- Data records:
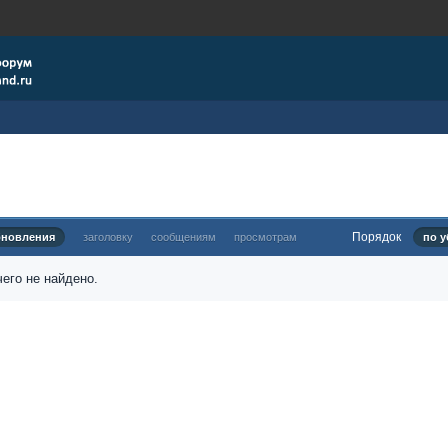
Порядок
бновления
заголовку
сообщениям
просмотрам
по у
его не найдено.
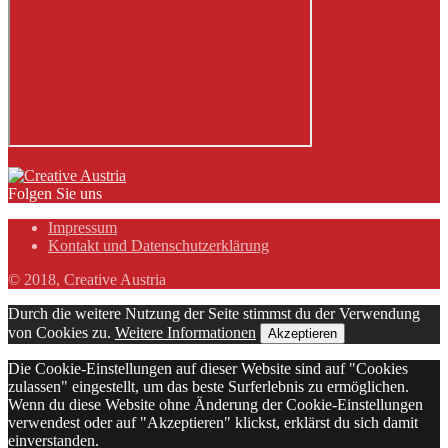
Folgen Sie uns
Impressum
Kontakt und Datenschutzerklärung
© 2018, Creative Austria
Durch die weitere Nutzung der Seite stimmst du der Verwendung
von Cookies zu.
Weitere Informationen
Akzeptieren
Die Cookie-Einstellungen auf dieser Website sind auf "Cookies
zulassen" eingestellt, um das beste Surferlebnis zu ermöglichen.
Wenn du diese Website ohne Änderung der Cookie-Einstellungen
verwendest oder auf "Akzeptieren" klickst, erklärst du sich damit
einverstanden.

- What is being asked:
Lines with "Einstellungen": return each one from the data above.

- Solved exercise:
Die Cookie-Einstellungen auf dieser Website sind auf "Cookies
Wenn du diese Website ohne Änderung der Cookie-Einstellungen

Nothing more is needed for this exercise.